Compute nonparametric estimates of the chosen measure of predictiveness.

est_predictiveness_cv(
  fitted_values,
  y,
  full_y = NULL,
  folds,
  type = "r_squared",
  C = rep(1, length(y)),
  Z = NULL,
  folds_Z = folds,
  ipc_weights = rep(1, length(C)),
  ipc_fit_type = "external",
  ipc_eif_preds = rep(1, length(C)),
  ipc_est_type = "aipw",
  scale = "identity",
  na.rm = FALSE,
  ...
)

Arguments

fitted_values

fitted values from a regression function using the observed data; a list of length V, where each object is a set of predictions on the validation data, or a vector of the same length as y.

y

the observed outcome.

full_y

the observed outcome (from the entire dataset, for cross-fitted estimates).

folds

the cross-validation folds for the observed data.

type

which parameter are you estimating (defaults to r_squared, for R-squared-based variable importance)?

C

the indicator of coarsening (1 denotes observed, 0 denotes unobserved).

Z

either NULL (if no coarsening) or a matrix-like object containing the fully observed data.

folds_Z

either the cross-validation folds for the observed data (no coarsening) or a vector of folds for the fully observed data Z.

ipc_weights

weights for inverse probability of coarsening (e.g., inverse weights from a two-phase sample) weighted estimation.
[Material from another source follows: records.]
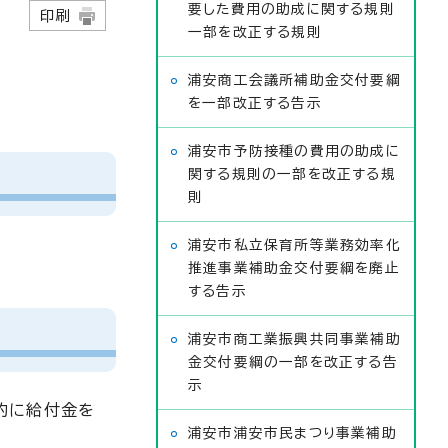
要した費用の助成に関する規則
日
印刷
一部を改正する規則
浦安商工会議所補助金交付要綱
を一部改正する告示
浦安市予防接種の費用の助成に
関する規則の一部を改正する規
則
浦安市私立保育所等業務効率化
推進事業補助金交付要綱を廃止
する告示
浦安市商工業振興共同事業補助
金交付要綱の一部を改正する告
示
的に給付金を
浦安市浦安市民まつり事業補助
Assumed to be already inverted (i.e., ipc_weights = 1 / [estimated probability weights]).

ipc_fit_type

if "external", then use ipc_eif_preds; if "SL", fit a SuperLearner to determine the correction to the efficient influence function.

ipc_eif_preds

if ipc_fit_type = "external", the fitted values from a regression of the full-data EIF on the fully observed covariates/outcome; otherwise, not used.

ipc_est_type

IPC correction, either "ipw" (for classical inverse probability weighting) or "aipw" (for augmented inverse probability weighting; the default).

scale

if doing an IPC correction, then the scale that the correction should be computed on (e.g., "identity"; or "logit" to logit-transform, apply the correction, and back-transform).

na.rm

logical; should NA's be removed in computation? (defaults to FALSE)

...

other arguments to SuperLearner, if ipc_fit_type = "SL".

Value

The estimated measure of predictiveness.

Details

See the paper by Williamson, Gilbert, Simon, and Carone for more details on the mathematics behind this function and the definition of the parameter of interest. If sample-splitting is also requested (recommended, since in this case inferences will be valid even if the variable has zero true importance), then the prediction functions are trained as if \(2K\)-fold cross-validation were run, but are evaluated on only \(K\) sets (independent between the full and reduced nuisance regression).